Odd that the Bundy story didn’t preoccupy the press as much as a Trump sneeze
By Bob Dorn
Mainstream media largely failed to come up with breaking news of the arrest of the Bundys and a significant number of their cohort this week.
It was a failure that may have been intended. For weeks after January 2nd—when the cowboy sons of Nevada’s Cliven Bundy took over the Malheur bird refuge in Paiute Indian territory—the major outlets of television and traditional press just seemed to look the other way.
Did we learn where and how the negotiations between the FBI and the cowboy fantasists were taking place? Why did they run so late in the game stories about what laws were being broken? Normal journalistic behavior wasn’t much in evidence, unless you look at what the local press in Oregon was doing.
There it was a different story. The small presses and radio stations were covering city hall meetings where the Bundys freely traveled so they could convince local residents of the righteousness of their cause. Those stories indicate most residents wanted them out. Some videos appeared online. Information was out there, it just wasn’t skylined and spotlighted by the nationals.
Odd that the Bundy story didn’t preoccupy the press as much as a Trump sneeze.
Here’s a quick look at how we learned the Bundys and their Boys had their shootout with the FBI in which one of them was killed.
Local radio stations were carrying the news by midday.
Daily Kos had tweets up by 5:53 the same day saying one of the Bundys’ top dogs was still at the Malheur refuge, vowing to fight if the FBI used force to round up the rest of the dogs.
I watched Lester Holt on NBC nightly news at 5:30 p.m. and there was nothing. CBS and its drone anchor, Scott Pelley, had nothing.
By 9:55 p.m. CBS had posted an online story by Associated Press.

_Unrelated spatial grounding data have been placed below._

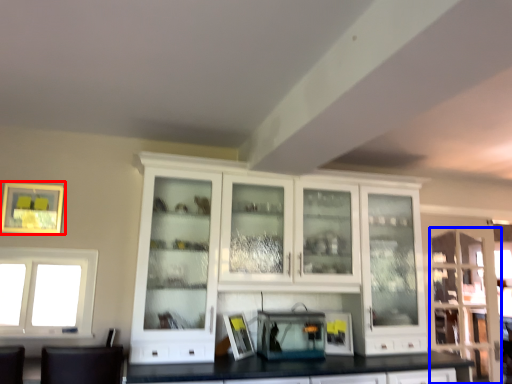 Question: Among these objects, which one is farthest to the camera, picture frame (highlighted by a red box) or glass door (highlighted by a blue box)?

Choices:
 (A) picture frame
 (B) glass door

Answer: (B) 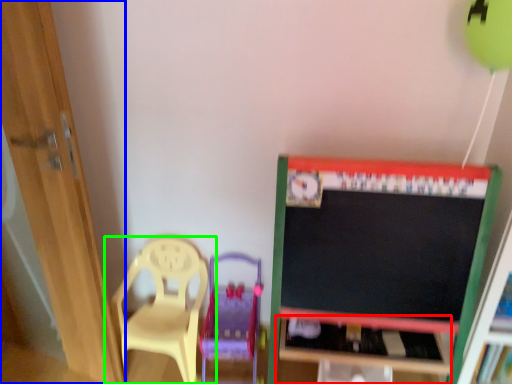 Question: Estimate the real-world distances between objects in this image. Which object is farther from table (highlighted by a red box), door (highlighted by a blue box) or chair (highlighted by a green box)?

Choices:
 (A) door
 (B) chair

Answer: (A) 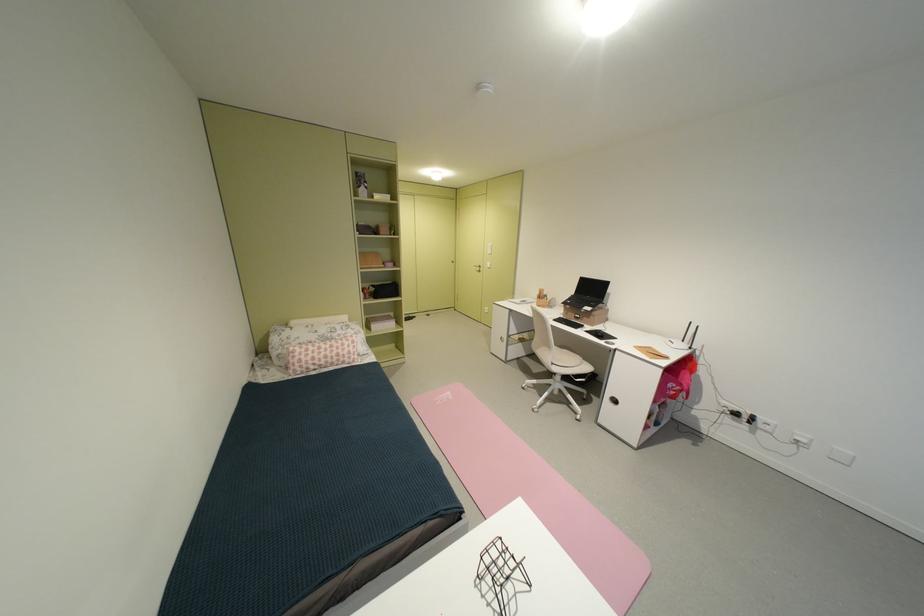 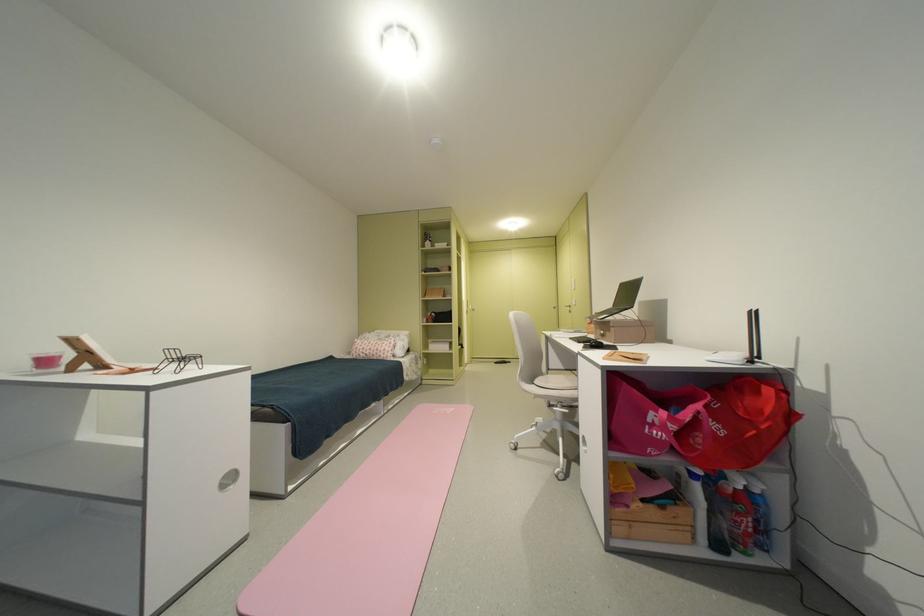 Find the pixel in the second image that matches the point at 598,318 in the first image.

(618, 331) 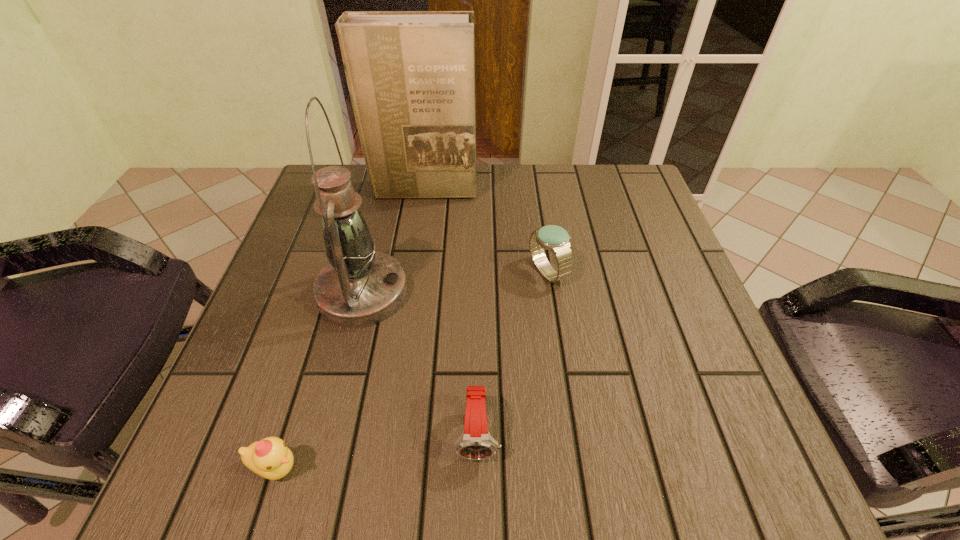 This screenshot has height=540, width=960. In order to click on blank space at the left edge of the desktop in this screenshot , I will do `click(272, 288)`.

This screenshot has width=960, height=540. Identify the location of vacant space at the right edge of the desktop. (692, 291).

The width and height of the screenshot is (960, 540). Identify the location of blank space at the near left corner. (245, 434).

In order to click on vacant space at the near right corner of the desktop in this screenshot , I will do `click(667, 449)`.

Locate an element on the screen. The image size is (960, 540). blank region between the oil lamp and the farther watch is located at coordinates (455, 282).

Where is `vacant area that lies between the rightmost object and the phonebook`? Image resolution: width=960 pixels, height=540 pixels. vacant area that lies between the rightmost object and the phonebook is located at coordinates (486, 231).

You are a GUI agent. You are given a task and a screenshot of the screen. Output one action in this format:
    pyautogui.click(x=<x>, y=<y>)
    Task: Click on the free spot between the phonebook and the oil lamp
    Image resolution: width=960 pixels, height=540 pixels.
    Given the screenshot: What is the action you would take?
    pyautogui.click(x=394, y=241)

This screenshot has height=540, width=960. In order to click on free area in between the duckling and the nearer watch in this screenshot , I will do pos(376,451).

Where is `vacant space that's between the nearer watch and the oil lamp`? vacant space that's between the nearer watch and the oil lamp is located at coordinates (420, 363).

The day after the story, January 27, The New York Times had nothing on the front page of its online edition, except for a reefer click line that takes the reader to a gallery of 5 pictures from its archives, including one of the dead cowboy terrorist Lavoy Finicum, and 6 mughots of some of those arrested. There was no story.
A sister paper of The Times, The Boston Globe, did better, showing the story as its lead story of the day. The Chicago Tribune did as well.
The LA Times used a general transportation story for its top of the page, and referred to the Bundy story with a click box.
Google News took the story more seriously, using the LA Times story that the paper had downplayed.
Surely it’s true this is a quick and slight survey of the coverage.
But all national coverage came well after—the day after—local sources were reporting the story. It almost seemed like the national people were hoping no one had noticed the arrests. Sort of like the reverse of journalism; look away from the story so you can say there is no story.
Surely there will be books out on the Bundys, and maybe some reprints of books on similar militant, radical, nativist, racist, white and privileged gun nuts whom our law enforcement normally handles with more care than 12-year-old kids waving a toy pistol in a snowy portion of a Cleveland park.
We’ll know eventually how many or how few gun cowboys were with the Bundys and why they were able to travel freely to city hall meetings outside the territory they occupied. And we’ll know what changed the minds of the FBI and brought about the roadblock that caught the 10 people last Tuesday.
But it’s pretty clear the national press has no interest in saying why it couldn’t give us breaking information on this story.